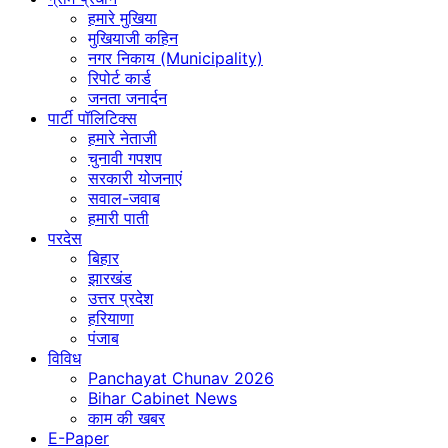
हमारे मुखिया
मुखियाजी कहिन
नगर निकाय (Municipality)
रिपोर्ट कार्ड
जनता जनार्दन
पार्टी पॉलिटिक्स
हमारे नेताजी
चुनावी गपशप
सरकारी योजनाएं
सवाल-जवाब
हमारी पाती
परदेस
बिहार
झारखंड
उत्तर प्रदेश
हरियाणा
पंजाब
विविध
Panchayat Chunav 2026
Bihar Cabinet News
काम की खबर
E-Paper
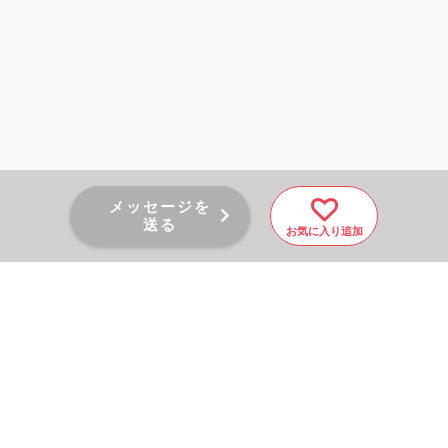
メッセージを
送る
お気に入り追加
PAGE TOP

——————

Write the lines out word for word, starting at the one with "मुखियाजी कहिन" and stopping after the last line of the material above, with pictures excluded.

Worked solution ::
मुखियाजी कहिन
नगर निकाय (Municipality)
रिपोर्ट कार्ड
जनता जनार्दन
पार्टी पॉलिटिक्स
हमारे नेताजी
चुनावी गपशप
सरकारी योजनाएं
सवाल-जवाब
हमारी पाती
परदेस
बिहार
झारखंड
उत्तर प्रदेश
हरियाणा
पंजाब
विविध
Panchayat Chunav 2026
Bihar Cabinet News
काम की खबर
E-Paper
メッセージを
送る
お気に入り追加
PAGE TOP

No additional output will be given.